Extracted records:
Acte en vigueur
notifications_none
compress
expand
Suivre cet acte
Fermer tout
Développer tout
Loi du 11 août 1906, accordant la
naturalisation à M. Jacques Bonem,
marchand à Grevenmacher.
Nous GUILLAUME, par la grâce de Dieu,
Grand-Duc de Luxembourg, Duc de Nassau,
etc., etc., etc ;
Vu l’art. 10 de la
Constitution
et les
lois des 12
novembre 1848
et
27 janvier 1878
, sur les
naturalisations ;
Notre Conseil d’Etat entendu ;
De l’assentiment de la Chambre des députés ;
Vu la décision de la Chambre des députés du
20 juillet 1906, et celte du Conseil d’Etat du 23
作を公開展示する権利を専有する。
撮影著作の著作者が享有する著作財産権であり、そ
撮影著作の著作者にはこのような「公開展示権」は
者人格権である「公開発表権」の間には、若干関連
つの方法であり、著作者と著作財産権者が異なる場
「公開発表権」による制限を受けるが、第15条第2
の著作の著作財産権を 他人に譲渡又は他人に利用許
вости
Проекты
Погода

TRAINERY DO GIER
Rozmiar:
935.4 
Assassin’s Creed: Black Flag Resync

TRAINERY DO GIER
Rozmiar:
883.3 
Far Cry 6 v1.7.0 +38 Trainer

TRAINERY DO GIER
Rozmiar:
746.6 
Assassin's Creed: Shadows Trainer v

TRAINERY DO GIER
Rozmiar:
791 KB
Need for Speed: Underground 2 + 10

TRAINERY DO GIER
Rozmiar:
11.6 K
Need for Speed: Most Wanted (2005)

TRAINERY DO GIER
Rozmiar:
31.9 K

WHAT THIS TASK INVOLVES: The records above need to be retyped exactly.

TASK ANSWER:
Acte en vigueur
notifications_none
compress
expand
Suivre cet acte
Fermer tout
Développer tout
Loi du 11 août 1906, accordant la
naturalisation à M. Jacques Bonem,
marchand à Grevenmacher.
Nous GUILLAUME, par la grâce de Dieu,
Grand-Duc de Luxembourg, Duc de Nassau,
etc., etc., etc ;
Vu l’art. 10 de la
Constitution
et les
lois des 12
novembre 1848
et
27 janvier 1878
, sur les
naturalisations ;
Notre Conseil d’Etat entendu ;
De l’assentiment de la Chambre des députés ;
Vu la décision de la Chambre des députés du
20 juillet 1906, et celte du Conseil d’Etat du 23
作を公開展示する権利を専有する。
撮影著作の著作者が享有する著作財産権であり、そ
撮影著作の著作者にはこのような「公開展示権」は
者人格権である「公開発表権」の間には、若干関連
つの方法であり、著作者と著作財産権者が異なる場
「公開発表権」による制限を受けるが、第15条第2
の著作の著作財産権を 他人に譲渡又は他人に利用許
вости
Проекты
Погода

TRAINERY DO GIER
Rozmiar:
935.4 
Assassin’s Creed: Black Flag Resync

TRAINERY DO GIER
Rozmiar:
883.3 
Far Cry 6 v1.7.0 +38 Trainer

TRAINERY DO GIER
Rozmiar:
746.6 
Assassin's Creed: Shadows Trainer v

TRAINERY DO GIER
Rozmiar:
791 KB
Need for Speed: Underground 2 + 10

TRAINERY DO GIER
Rozmiar:
11.6 K
Need for Speed: Most Wanted (2005)

TRAINERY DO GIER
Rozmiar:
31.9 K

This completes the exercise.